Note
Go to the end to download the full example code
Managing gradients#
Another big difference between metatensor and other more generic data storage formats is its ability to store and manipulate one or more gradients of the data together with the data itself. In this tutorial, we will see how and where gradients are stored, and what one can do with them.
Note
Metatensor supports multiple ways of managing gradients: explicit forward gradients,
presented in this tutorial; and implicit backward mode gradients (only when the data
is stored in torch.Tensor
). Both can be mixed as well, to compute
backward mode gradients of explicit forward mode gradients when training a model
with gradient data (forces and virial).
In general, the explicit forward gradients presented here are mainly relevant to you if you are working within the numpy ecosystem; and the implicit backward gradients are more interesting if you are working in the PyTorch ecosystem.
The code used to generate spherical-expansion.npz
is in the first
tutorial, and the code for radial-spectrum.npz
is shown in the second. Notice how in both cases, the
data was computed with gradients=["positions"]
, meaning the gradients with respect
to atomic positions are included.
import metatensor
from metatensor import TensorBlock, TensorMap
Amazing gradients and where to find them#
In the first tutorial, we have seen how metatensor
stores data and metadata together inside TensorBlock
; and groups multiple
blocks to form a full TensorMap
. To refresh our memory, let’s load some
data (the radial spectrum from the sparsity tutorial).
It is a tensor map with two dimensions for the keys; and 5 blocks:
radial_spectrum = metatensor.load("radial-spectrum.npz")
print(radial_spectrum)
TensorMap with 5 blocks
keys: species_center species_neighbor
6 6
6 8
7 7
8 6
8 8
If we look at one of the block, we can see that is contains gradients with respect to
"positions"
:
block = radial_spectrum.block(species_center=7, species_neighbor=7)
print(block)
TensorBlock
samples (2): ['structure', 'center']
components (): []
properties (3): ['n']
gradients: ['positions']
Gradients are stored inside normal TensorBlock
, with their own set of
metadata in the samples, components and properties dimensions.
gradient = block.gradient("positions")
print(gradient)
Gradient TensorBlock ('positions')
samples (4): ['sample', 'structure', 'atom']

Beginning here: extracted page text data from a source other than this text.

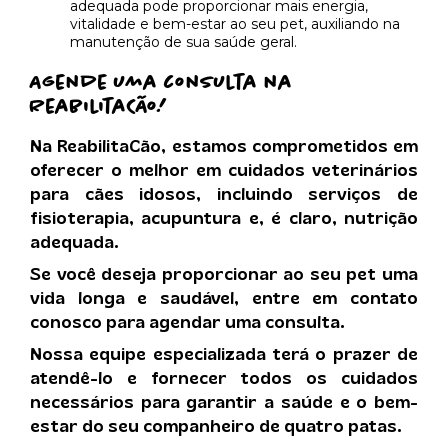
adequada pode proporcionar mais energia,
vitalidade e bem-estar ao seu pet, auxiliando na
manutenção de sua saúde geral.
Agende uma consulta na
ReabilitaCão!
Na ReabilitaCão, estamos comprometidos em
oferecer o melhor em cuidados veterinários
para cães idosos, incluindo serviços de
fisioterapia, acupuntura e, é claro, nutrição
adequada.
Se você deseja proporcionar ao seu pet uma
vida longa e saudável, entre em contato
conosco para agendar uma consulta.
Nossa equipe especializada terá o prazer de
atendê-lo e fornecer todos os cuidados
necessários para garantir a saúde e o bem-
estar do seu companheiro de quatro patas.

components (3): ['direction']
properties (3): ['n']
gradients: None
The samples are different from the values blocks (the block to which this gradient it
attached to): there is a first "sample"
dimension, followed by a pair of indices
(structure, atom)
.
The "sample"
dimension is always present in gradients, and indicate which of the
samples in the values block we are taking the gradient of. Here, the first row of the
gradients will contain a gradient of the first sample in the values; with respect to
the position of atom 4; while the last row of the gradients contains a gradient of the
second row of the values with respect to the position of atom 5.
print(gradient.samples)
Labels(
sample structure atom
0 0 4
0 0 5
1 0 4
1 0 5
)
Re-using the notation from the previous tutorial, the values contain \(\rho_i\), for a given atomic center \(i\).
print(block.samples)
Labels(
structure center
0 4
0 5
)
If we look a the samples for the values, we can express the four samples in this gradient block as
\(\nabla_4 \rho_4\): gradient of the representation of atom 4 with respect to the position of atom 4;
\(\nabla_5 \rho_4\): gradient of the representation of atom 4 with respect to the position of atom 5;
\(\nabla_4 \rho_5\): gradient of the representation of atom 5 with respect to the position of atom 4;
\(\nabla_5 \rho_5\): gradient of the representation of atom 5 with respect to the position of atom 5.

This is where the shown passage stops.